Even with a diverse team and the best intentions, people may bring unconscious biases and assumptions into the algorithms they develop. Data scientists, data engineers and other team members today need to know more than technical skills – they need to be thinking about ethics and potential bias. HR or other experts should train these professionals to become aware of and guard against hidden biases. Every organization should establish guidelines and best practices that all professionals need to follow on how to recognize and avoid bias.

Use Diverse Data

It’s important to continually consider if there are inherent biases in the data that is used. For example, are mortgages denied based on a person’s ZIP Code, which may be biased against an ethnic group or class, regardless of a person’s credit score or ability to pay? What are the questions in the risk assessment algorithms used by courts that might create bias against blacks and other minorities? When Amazon tried to vet the best talent from resumes, for example, they used the data from 10 years of resumes to train the algorithm. Since the company received many more resumes from men over that timeframe, the AI program “learned” for example, that the word “women” (as in “women’s organization”) was not desirable and gave the candidate a lower rating. In another case, AI and facial recognition programs have difficulty identifying non-white skin tones, which may be due to the greater availability of facial data for whites, while others are underrepresented in the data set.

Be Transparent

It’s critical that companies are transparent about algorithms that impact people’s lives. They should disclose the type of data used to teach the algorithm and the criteria that helped make decisions, such as who gets a mortgage, or how a court’s risk assessment is determined. Then, these companies need to carefully consider the feedback they receive from the public and adjust their algorithms accordingly.
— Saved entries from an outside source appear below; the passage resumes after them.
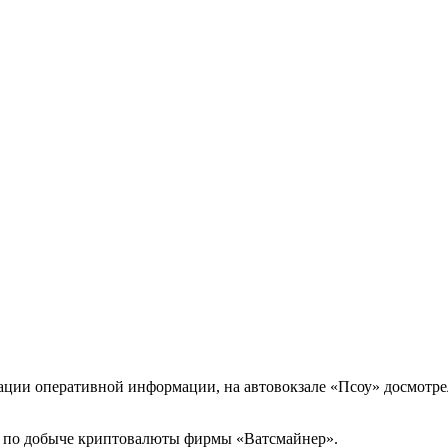
ации оперативной информации, на автовокзале «Псоу» досмотре
та по добыче криптовалюты фирмы «Ватсмайнер».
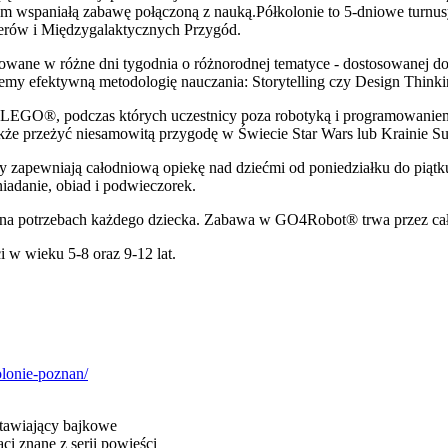
iom wspaniałą zabawę połączoną z nauką.Półkolonie to 5-dniowe turnus
terów i Międzygalaktycznych Przygód.
lizowane w różne dni tygodnia o różnorodnej tematyce - dostosowanej d
my efektywną metodologię nauczania: Storytelling czy Design Thinki
z LEGO®, podczas których uczestnicy poza robotyką i programowanie
także przeżyć niesamowitą przygodę w Świecie Star Wars lub Krainie S
zy zapewniają całodniową opiekę nad dziećmi od poniedziałku do piąt
niadanie, obiad i podwieczorek.
ę na potrzebach każdego dziecka. Zabawa w GO4Robot® trwa przez ca
i w wieku 5-8 oraz 9-12 lat.
olonie-poznan/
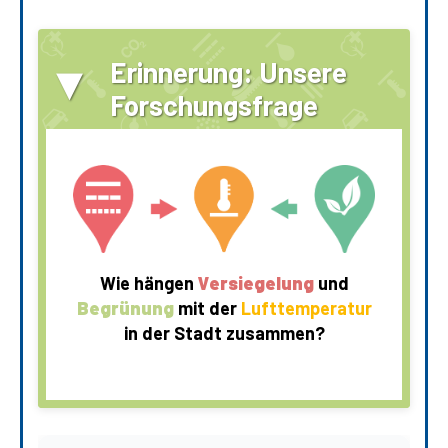
▾
Erinnerung: Unsere
Forschungsfrage
Wie hängen
Versiegelung
und
Begrünung
mit der
Lufttemperatur
in der Stadt zusammen?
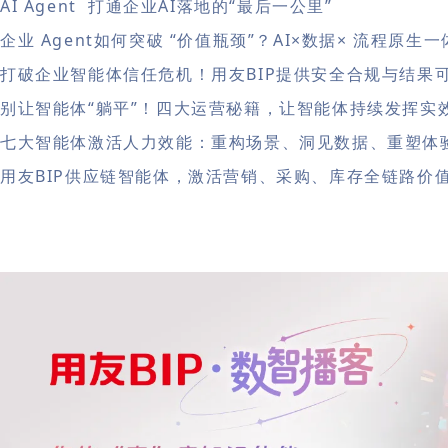
AI Agent 打通企业AI落地的“最后一公里”
企业 Agent如何突破 “价值瓶颈”？AI×数据× 流程原生
打破企业智能体信任危机！用友BIP提供安全合规与结果
别让智能体“躺平”！四大运营秘籍，让智能体持续发挥实
七大智能体激活人力效能：重构场景、洞见数据、重塑体
用友BIP供应链智能体，激活营销、采购、库存全链路价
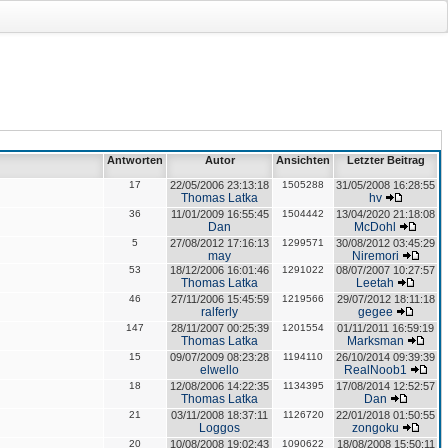
Antworten
Autor
Ansichten
Letzter Beitrag
17
22/05/2006 23:13:18
1505288
31/05/2008 16:28:55
Thomas Latka
hv
36
11/01/2009 16:55:45
1504442
13/04/2020 21:18:08
Dan
McDohl
5
27/08/2012 17:16:13
1299571
30/08/2012 03:45:29
may
Niremori
53
18/12/2006 16:01:46
1291022
08/07/2007 10:27:57
Thomas Latka
Leetah
46
27/11/2006 15:45:59
1219566
29/07/2012 18:11:18
ralferly
gegee
147
28/11/2007 00:25:39
1201554
01/11/2011 16:59:19
Thomas Latka
Marksman
15
09/07/2009 08:23:28
1194110
26/10/2014 09:39:39
elwello
RealNoob1
18
12/08/2006 14:22:35
1134395
17/08/2014 12:52:57
Thomas Latka
Dan
21
03/11/2008 18:37:11
1126720
22/01/2018 01:50:55
Loggos
zongoku
20
10/08/2008 19:02:43
1090622
18/08/2008 15:50:11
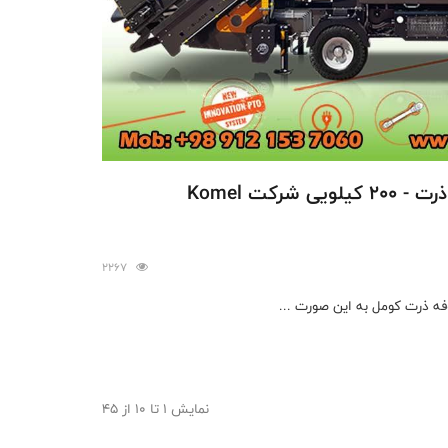
دستگاه بسته بندی علوفه ذرت - 200 کیلویی شرکت Komel
2267
فه ذرت کومل به این صورت ...
نمایش 1 تا 10 از 45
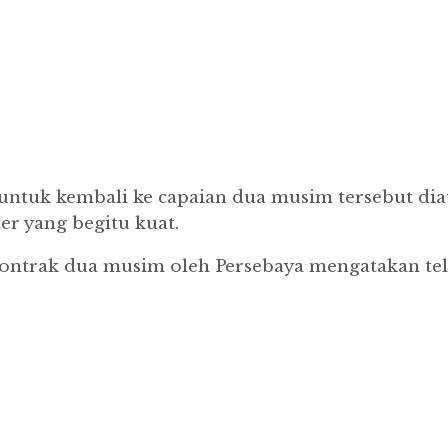
 untuk kembali ke capaian dua musim tersebut dia
er yang begitu kuat.
di kontrak dua musim oleh Persebaya mengatakan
Hire Tech Linguists to Develop Appropriate Conversations

The development of conversational AI apps for chatbots adds another level of responsibility for organizations. Companies must ensure that they are communicating with their customers appropriately and with respect. They should bring in tech linguists to make sure they are writing natural and appropriate responses and are able to participate in the flow of conversation naturally and clearly.

Develop the Chatbot Conversations in the Language It Will Be Used

A chatbot needs to understand cultural norms, idioms and dialect as well as accents – for call centers and other telephone applications – in order to clearly and accurately communicate and avoid miscommunication. As an example of what could go wrong, Jimmy Carter’s interpreter famously mistranslated his remarks to the Polish people as stating that he had sexual desire for them when he was talking about the Polish people’s “desires for the future.”

Continuously Test and Monitor the Algorithm

It’s critical to monitor your algorithm continually, not just to improve results, but also to make sure new data is not bringing new biases to the application. For example, bad actors on Twitter taught a Coke bot the wrong things, and it ended up posting Nazi propaganda before the company recognized the problem and took it down. Conduct ongoing testing against diverse audiences. For chatbots, analyze and report on which questions they couldn’t answer, and solicit ongoing feedback and recommendations from users.

As AI becomes more pervasive across organizations and in our everyday lives, data professionals must be vigilant against bias. In addition to being unfair and unethical, biases can lead to an organization being out of compliance with regulations and expose it to fines and penalties. And in the court of public opinion, as companies rely more heavily on these apps as their public face, if left unchecked, they can damage a company’s reputation beyond repair.